Gustav Mahler

Symphonie Nr. 3

für Alt-Solo, Knabenchor, Frauenchor und Orchester, Partitur

Rubrik:
Verlag/Label: Breitkopf & Härtel
erschienen in: das Orchester 05/2022 , Seite 64

Eine weit­ere Herkule­sauf­gabe ist erledigt: Die 288 Seit­en starke Par­ti­tur ein­er weit­eren Mahler-Sym­phonie hat Bre­itkopf & Här­tel nun vorgelegt, und zwar seine Dritte mit ihrer bis etwa 110 Minuten lan­gen Spiel­d­auer. Was für ein Werk!

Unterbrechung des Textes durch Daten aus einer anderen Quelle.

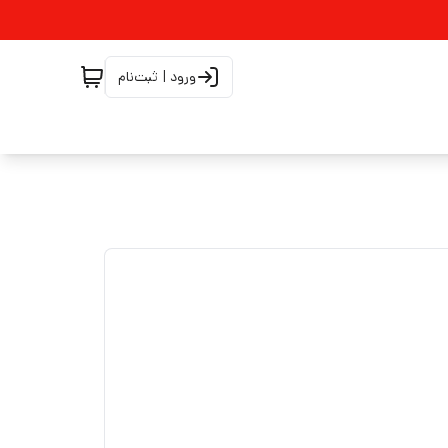
ورود | ثبت‌نام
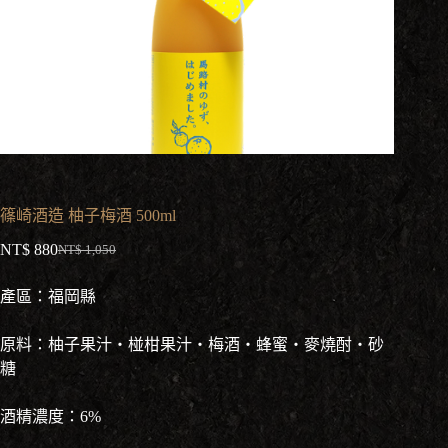
篠崎酒造 柚子梅酒 500ml
NT$
880
NT$
1,050
原
目
始
前
產區：福岡縣
價
價
格：
格：
原料：柚子果汁・椪柑果汁・梅酒・蜂蜜・麥燒酎・砂
NT$ 1,050。
NT$ 880。
糖
酒精濃度：6%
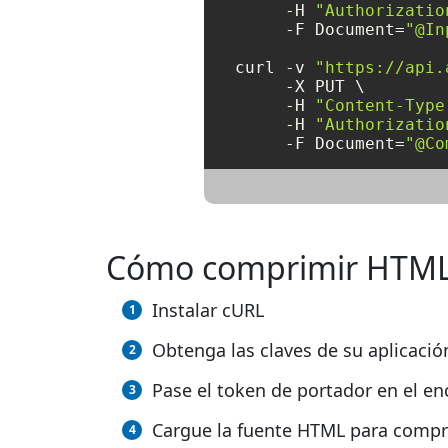
     -H 
"Authorizatio
     -F Document=
"@In
curl -v 
"https://api.
     -X PUT \

     -H 
"Content-Type
     -H 
"Authorizatio
     -F Document=
"@Co
Cómo comprimir HTML
Instalar cURL
Obtenga las claves de su aplicaci
Pase el token de portador en el e
Cargue la fuente HTML para compr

Wiederum ist es der Mahler-Experte Chris­t­ian Rudolf Riedel, der bere­its 2019 bei Mahlers Erster „Titan“ (das Orch­ester 1/2020) als Her­aus­ge­ber ver­ant­wortlich zeich­nete. Die Sym­phonien knüpfen inhaltlich an die Bände der 1960 begonnenen Kri­tis­chen Gesam­taus­gabe an. Und so hat­te Riedel auch dieses Mal die schein­bar nie enden wol­lende Auf­gabe, aus der Fülle
„der kom­plizierten und ver­wor­re­nen Quel­len­lage, die aus dem prozesshaften Charak­ter von Mahlers Schaf­fensweise“ resul­tiert, einen wis­senschaftlich halt­baren Druck zu erstellen. Ins­beson­dere für einen Her­aus­ge­ber Mahler’scher Werke ist es stets sehr schwierig zu entschei­den, ob seine zahlre­ichen Retuschen in der Par­ti­tur den „speziellen Auf­führungs­be­din­gun­gen geschuldet sind, oder ob sie seinem let­zten kom­pos­i­torischen Willen entsprechen“.

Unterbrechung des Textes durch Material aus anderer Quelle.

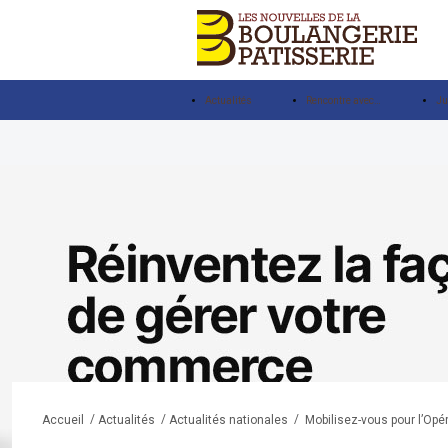
Actualités
Rencontre avec…
Ju
/
/
/
Mobilisez-vous pour l’Op
Accueil
Actualités
Actualités nationales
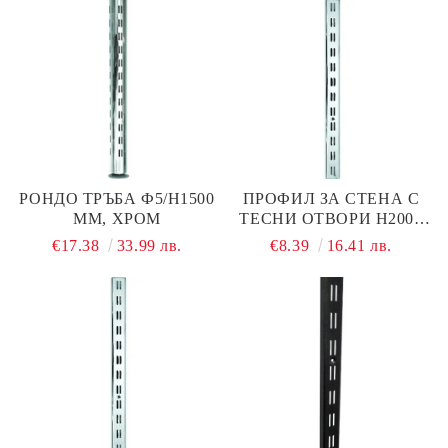
РОНДО ТРЪБА Ф5/Н1500
ПРОФИЛ ЗА СТЕНА С
ММ, ХРОМ
ТЕСНИ ОТВОРИ Н2000
ММ ХРОМ, ДЕБЕЛИНА
€17.38
33.99 лв.
€8.39
16.41 лв.
1,5 ММ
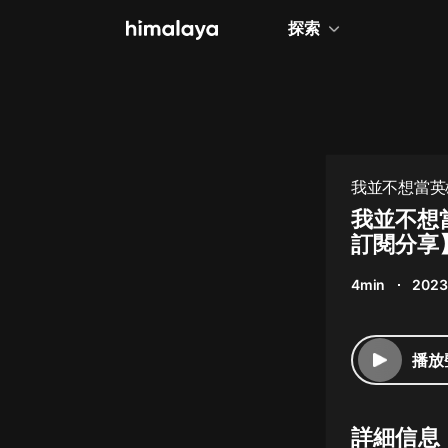
探索
全部
小說
個人成長
我並不想當英
相聲評書
我並不想
訂閱分享
兒童
4min
2023
歷史
情感治愈
播放
健康養生
商業財經
詳細信息
廣播劇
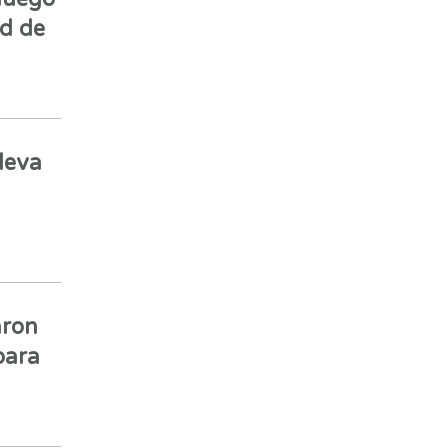
ad de
leva
aron
para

Wegen der schi­er unüber­sichtlichen Menge an Quel­len­ma­te­r­i­al sind einst nicht nur die Sym­phonien unter Mahlers Hän­den zu ein­er Art „Work in progress“ gewor­den, son­dern nun auch die Par­ti­tur; selb­st die auf den neuesten Stand gefer­tigten, uner­lässlich gewor­de­nen prak­tis­chen Note­naus­gaben unter­liegen dieser Prozessualität.

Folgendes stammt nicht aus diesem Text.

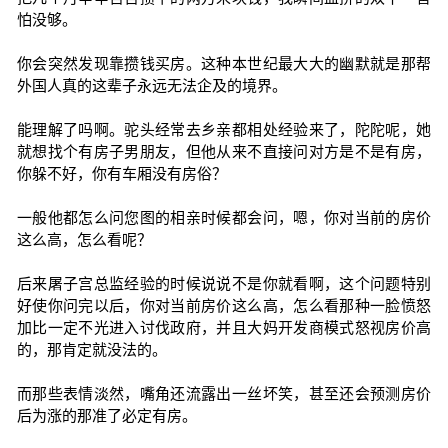
怕没够。
你会突然发现靠攒钱买房。这种本世纪最大大的幽默就是那帮
外国人真的这辈子永远无法企及的境界。
能理解了吗啊。驼头经常去乡亲都相处经验来了，陀陀呢，她
就想找个有房子男朋友，但他从来不直接问对方是不是有房，
你躲不好，你有车厢没有房俗？
一般他都怎么问您图的相亲时候都会问，嗯，你对当前的房价
这么高，怎么看呢？
后来屠子宫总监经验的时候说说不是你就看啊，这个问题特别
好使你问完以后，你对当前房价这么高，怎么看那种一脸愤怒
加比一定不光进入讨伐政府，并且大妈开发商模式怒视房价高
的，那肯定就没法的。
而那些表情淡然，嘴角还流露出一丝坏笑，甚至还会预测房价
后为涨的那准了必定有房。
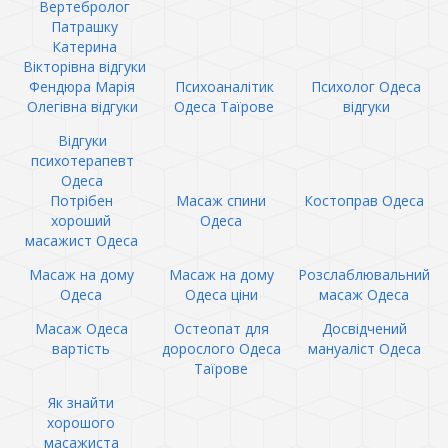
Вертебролог
Патрашку
Катерина
Вікторівна відгуки
Фендюра Марія
Психоаналітик
Психолог Одеса
Олегівна відгуки
Одеса Таїрове
відгуки
Відгуки
психотерапевт
Одеса
Потрібен
Масаж спини
Костоправ Одеса
хороший
Одеса
масажист Одеса
Масаж на дому
Масаж на дому
Розслаблювальний
Одеса
Одеса ціни
масаж Одеса
Масаж Одеса
Остеопат для
Досвідчений
вартість
дорослого Одеса
мануаліст Одеса
Таїрове
Як знайти
хорошого
масажиста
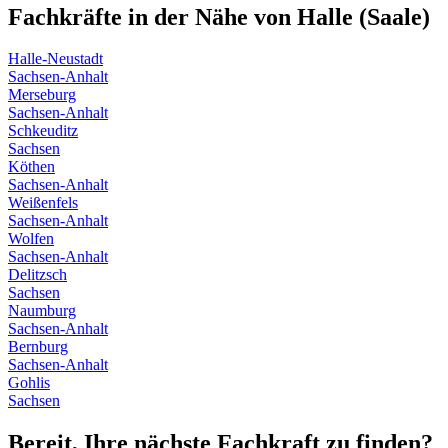
Fachkräfte in der Nähe von
Halle (Saale)
Halle-Neustadt
Sachsen-Anhalt
Merseburg
Sachsen-Anhalt
Schkeuditz
Sachsen
Köthen
Sachsen-Anhalt
Weißenfels
Sachsen-Anhalt
Wolfen
Sachsen-Anhalt
Delitzsch
Sachsen
Naumburg
Sachsen-Anhalt
Bernburg
Sachsen-Anhalt
Gohlis
Sachsen
Bereit, Ihre nächste Fachkraft zu finden?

Sie sind mit allen Notwendigkeit­en prak­tis­ch­er Aspek­te wie Zählhil­fen oder Wen­demöglichkeit­en neu gedruckt wor­den. Dabei ori­en­tierte sich der Her­aus­ge­ber an die heute übliche Vorge­hensweise der „Fas­sung let­zter Hand“, wom­it edi­torische Unstim­migkeit­en und „bekan­nt gewor­dene Fehler berichtigt wer­den konnten“.
Weit­ere Infor­ma­tio­nen über Quel­len­stand und ‑bew­er­tung, über Entste­hung und Über­liefer­ung, die zahlre­ichen Revi­sio­nen, frühe Auf­führun­gen, die Anmerkun­gen zu Werk und Inter­pre­ta­tion, die Beset­zung und nicht zulet­zt die Liste der nach­fol­gen­den wie zahlre­ichen Einze­lan­merkun­gen erteilt der deutsch-englis­che Revi­sions­bericht im Anschluss der üppi­gen Par­ti­tur. Eine repräsen­ta­tive, fak­sim­i­lierte Par­ti­tur­seite der Erstaus­gabe (1. Satz, T. 405–412) mit authen­tis­chen Kor­rek­turen und Ein­tra­gun­gen in rot­er Tinte gibt einen kleinen Ein­blick in den kom­plizierten Prozess ein­er­seits, ander­er­seits zeigt sie die schw­er zu lösende Prob­lematik, vor welch­er der Her­aus­ge­ber stand.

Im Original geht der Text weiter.